Posted 10 months ago | Originally written on 6 Jul 2023

By far, the biggest way to design for failure is in the social dynamics of the team. Broken teams, where personal egos are an essential production component, are by far the fastest way to crash. It is painful to be in a team where the structure of the team precludes the prevalence of good ideas and the persistence of bad ones.

Yet, it's not hard to fix. Every team needs to take to heart Patric Lencioni's book The Five Dysfunctions of a Team. In his book, which is a remarkable fictional tale of how a wise leader was able to reinvigorate a management team to function better, he cites the following problems:

  1. Absence of trust - doubts about the integrity of the team;
  2. Fear of conflict - preferring to let lingering doubts persist rather than engaging;
  3. Lack of commitment - not fully engaging;
  4. Avoidance of team accountability - turning a blind eye on poor performance;
  5. Inattention to team objectives - not caring about what the team should be focused on.

If I was to design a team I would put so much emphasis on making sure that I get 100% engagement by creating the environment that all can speak up. No sacred cows - not even myself. The highest priority is on good ideas and those tend to emerge from frontline team members.

Also, job titles and fixed job roles are the bane of team destruction. Teams should be fluid. Everyone should be available - subject to their interest in learning - to take on any task. Work should be organised around goals, at most one at any given time. Work should be organised so that there are work queues linked in such a way that transition from each queue to another to lead to operationalisation of the task. Let me outline this in a bit more detail.

Consider three queues: design, engineering and production.

Tasks in the design queue are raw unqualified tasks. Every design task results in one or more engineering tasks. To do this requires that a system design capturing the needs of the target users as well as a project design on how the system design will be produced. This will necessitate numerous hours of user studies to deeply understand the design problem.

The system design paints broad strokes about what should be delivered. For example, one design requirement could be that the upper limit of processing time for a certain input is one second. It is the responsiblity of the engineering queue to discover how to deliver on these requirements in such a way that the solution, usually rough and ready, is also fully tested. This may involve writing benchmarking tests, using an alternative performance language and so on - tasks which require more than ordinary development skill. Once all system design tasks that require engineering input have received this, the tasks may now move on to the production queue.

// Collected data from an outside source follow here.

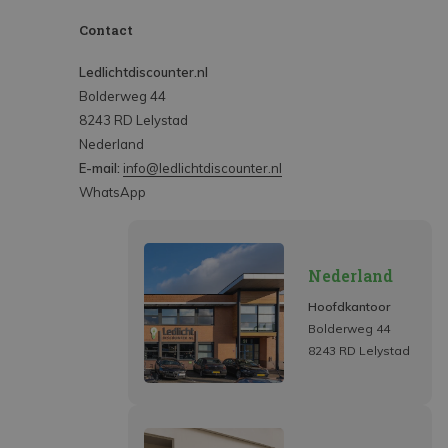
Contact
Ledlichtdiscounter.nl
Bolderweg 44
8243 RD Lelystad
Nederland
E-mail:
info@ledlichtdiscounter.nl
WhatsApp
Nederland
Hoofdkantoor
Bolderweg 44
8243 RD Lelystad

The production queue is like any assembly line. It involves operational tasks - well-defined, standard, routine tasks that don't require special engineering insight, as well as final testing to verify that the final product works to specifications. Nearly every aspect of production should rely on some form of automation to make it as streamlined as possible. The standard nature of the work is what makes this queue open to any team member and adding more team members can greatly enhance the pace of delivery.